The outcome of centuries of collective and individual trauma – chronic trauma that one was born into and died out of, as did ones parents, grandparents, other relatives, and neighbors – is not unlike the psychological effects seen in the victims and witnesses of rape, torture, violence (including war) or graphic tragedy. She calls it Post Traumatic Slave Syndrome, which is also the name of her book.
- Joy a Degruy
- Publisher: Joy Degruy Publications Inc
- Edition no. 0 (09/11/2017)
Her theory stands in direct opposition to the often-heard claim that since none of us directly experienced slavery, we should “get over it” and not blame slavery for our individual and collective failures or challenges. She points to examples of vacant self-esteem and hypervigilance to demonstrate how untreated trauma does not simply go away, but shows up in later generations.

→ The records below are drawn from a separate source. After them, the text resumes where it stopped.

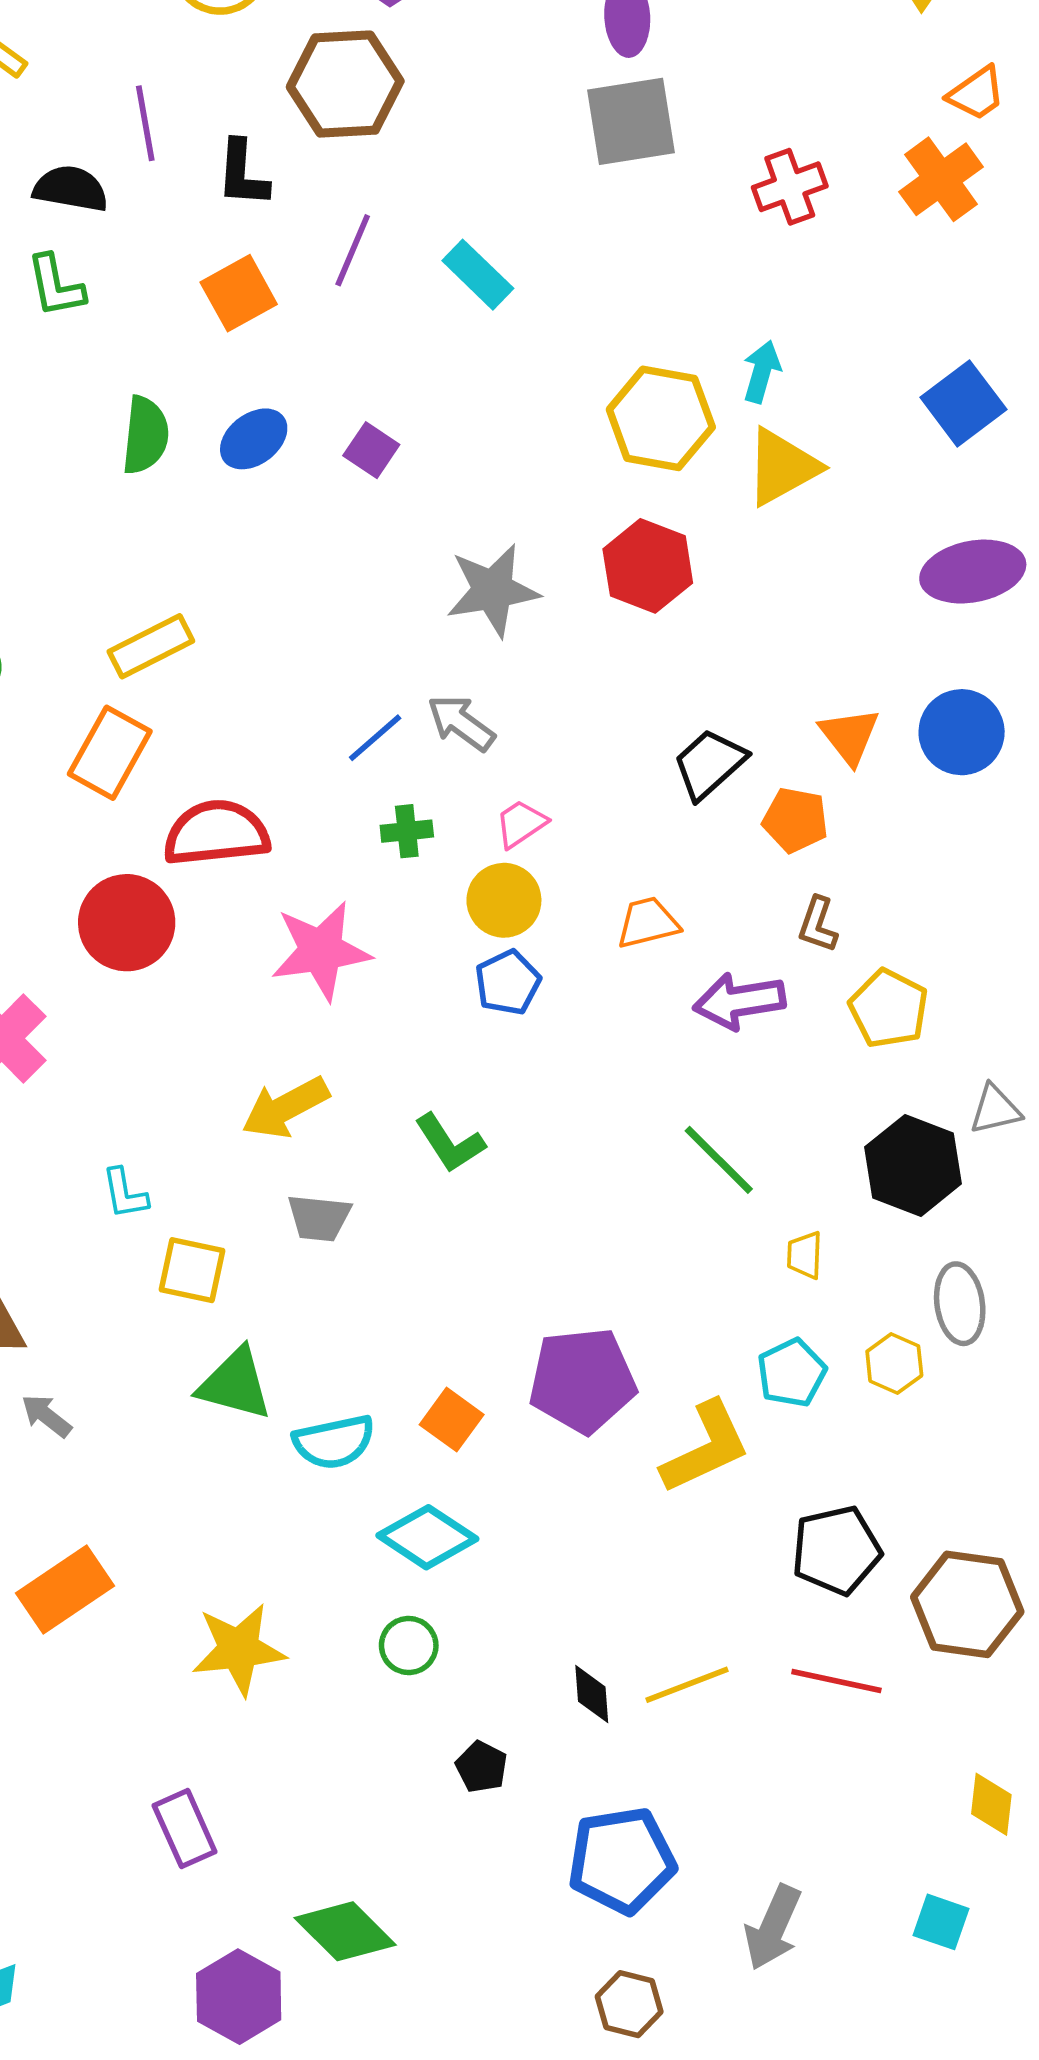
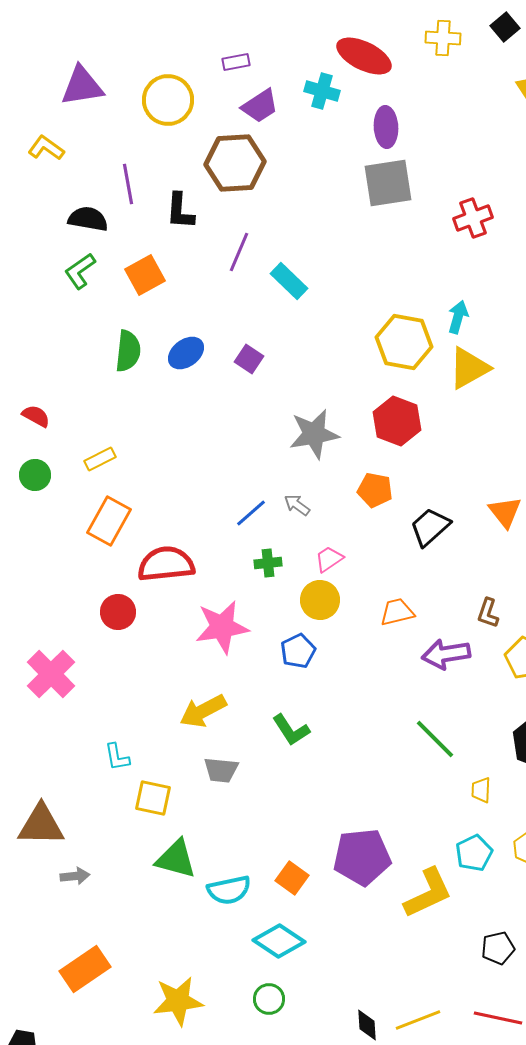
cyan rectangle: (478, 275) -> (289, 281), moved
green L-shape: (56, 286) -> (80, 271), turned 66
orange square: (239, 293) -> (145, 275), moved
yellow rectangle: (151, 646) -> (100, 459), moved, size x0.7
gray arrow: (461, 723) -> (297, 505), size x0.7
orange pentagon: (795, 820) -> (375, 490), moved
red circle: (127, 923) -> (118, 612), size x0.7
blue pentagon: (508, 982) -> (298, 651), moved
gray arrow: (46, 1416) -> (75, 876), turned 136
black pentagon: (836, 1550) -> (498, 948), size x0.7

Each of these brilliant scholars have shown us how to define our experience in terms that help us to accurately identify the challenges we face. In addition, each of them provides us with a set of tools to begin to repair the damage caused by the the maafa and post traumatic stress syndrome, and to neutralize the current and future ability of racism white supremacy to keep inflicting damage on us.
Our enemy is very intelligent and continues to adapt as we find new ways to resist and recreate ourselves. So it is our right and duty to engage with these powerful women’s ideas, to think critically about them and their potential applications as we go about the work of African liberation.